____ INPUT

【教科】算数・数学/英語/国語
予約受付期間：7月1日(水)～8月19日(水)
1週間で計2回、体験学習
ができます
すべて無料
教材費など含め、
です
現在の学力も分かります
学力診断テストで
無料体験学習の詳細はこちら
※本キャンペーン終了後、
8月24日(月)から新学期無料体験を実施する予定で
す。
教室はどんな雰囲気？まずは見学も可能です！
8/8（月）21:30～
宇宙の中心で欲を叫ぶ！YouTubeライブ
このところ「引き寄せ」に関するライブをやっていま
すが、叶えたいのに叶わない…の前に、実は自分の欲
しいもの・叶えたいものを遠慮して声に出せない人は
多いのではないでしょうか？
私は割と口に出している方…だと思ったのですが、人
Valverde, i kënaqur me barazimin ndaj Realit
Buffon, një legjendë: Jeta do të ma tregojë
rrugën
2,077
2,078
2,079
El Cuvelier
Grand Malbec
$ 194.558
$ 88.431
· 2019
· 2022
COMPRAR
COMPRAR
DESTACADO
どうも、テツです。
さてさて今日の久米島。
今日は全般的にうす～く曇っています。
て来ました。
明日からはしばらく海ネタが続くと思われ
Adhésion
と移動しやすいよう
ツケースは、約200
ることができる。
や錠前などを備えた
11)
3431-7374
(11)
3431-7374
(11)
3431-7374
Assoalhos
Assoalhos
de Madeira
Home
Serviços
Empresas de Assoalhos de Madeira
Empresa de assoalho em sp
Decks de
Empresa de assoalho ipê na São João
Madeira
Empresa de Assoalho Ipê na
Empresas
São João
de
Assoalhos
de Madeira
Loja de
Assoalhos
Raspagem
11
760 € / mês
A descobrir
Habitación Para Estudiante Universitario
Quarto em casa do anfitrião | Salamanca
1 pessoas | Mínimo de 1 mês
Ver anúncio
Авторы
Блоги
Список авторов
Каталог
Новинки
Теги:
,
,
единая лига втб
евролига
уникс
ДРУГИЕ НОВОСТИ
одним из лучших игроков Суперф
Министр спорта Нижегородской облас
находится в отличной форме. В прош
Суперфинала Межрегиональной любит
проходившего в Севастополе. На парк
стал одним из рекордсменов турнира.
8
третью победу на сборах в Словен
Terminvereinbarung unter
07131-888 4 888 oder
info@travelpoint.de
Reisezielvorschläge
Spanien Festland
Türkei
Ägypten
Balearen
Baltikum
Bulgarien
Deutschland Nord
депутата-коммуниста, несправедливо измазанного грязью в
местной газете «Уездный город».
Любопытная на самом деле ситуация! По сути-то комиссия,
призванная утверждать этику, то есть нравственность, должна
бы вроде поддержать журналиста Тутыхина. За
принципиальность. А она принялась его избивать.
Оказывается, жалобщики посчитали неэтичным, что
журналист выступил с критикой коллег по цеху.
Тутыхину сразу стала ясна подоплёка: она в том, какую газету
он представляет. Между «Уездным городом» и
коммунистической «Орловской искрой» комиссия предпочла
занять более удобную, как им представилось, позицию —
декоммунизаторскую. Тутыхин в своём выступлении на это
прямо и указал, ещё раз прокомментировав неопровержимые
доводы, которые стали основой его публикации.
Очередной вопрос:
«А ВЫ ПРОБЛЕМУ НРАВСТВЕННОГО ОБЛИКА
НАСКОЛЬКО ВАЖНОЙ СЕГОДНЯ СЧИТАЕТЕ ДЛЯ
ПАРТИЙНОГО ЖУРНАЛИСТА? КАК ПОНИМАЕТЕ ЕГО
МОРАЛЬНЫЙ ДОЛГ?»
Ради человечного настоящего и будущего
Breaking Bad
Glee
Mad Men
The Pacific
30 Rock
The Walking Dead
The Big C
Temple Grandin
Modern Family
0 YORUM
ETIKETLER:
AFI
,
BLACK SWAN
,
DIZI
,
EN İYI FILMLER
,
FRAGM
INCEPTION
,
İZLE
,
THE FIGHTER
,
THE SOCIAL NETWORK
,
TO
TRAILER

________

» **TASK DETAILS**
Respond with a single number: the count of lines in the entries above that contain the string "комиссия".

» **ANSWER BOX**
2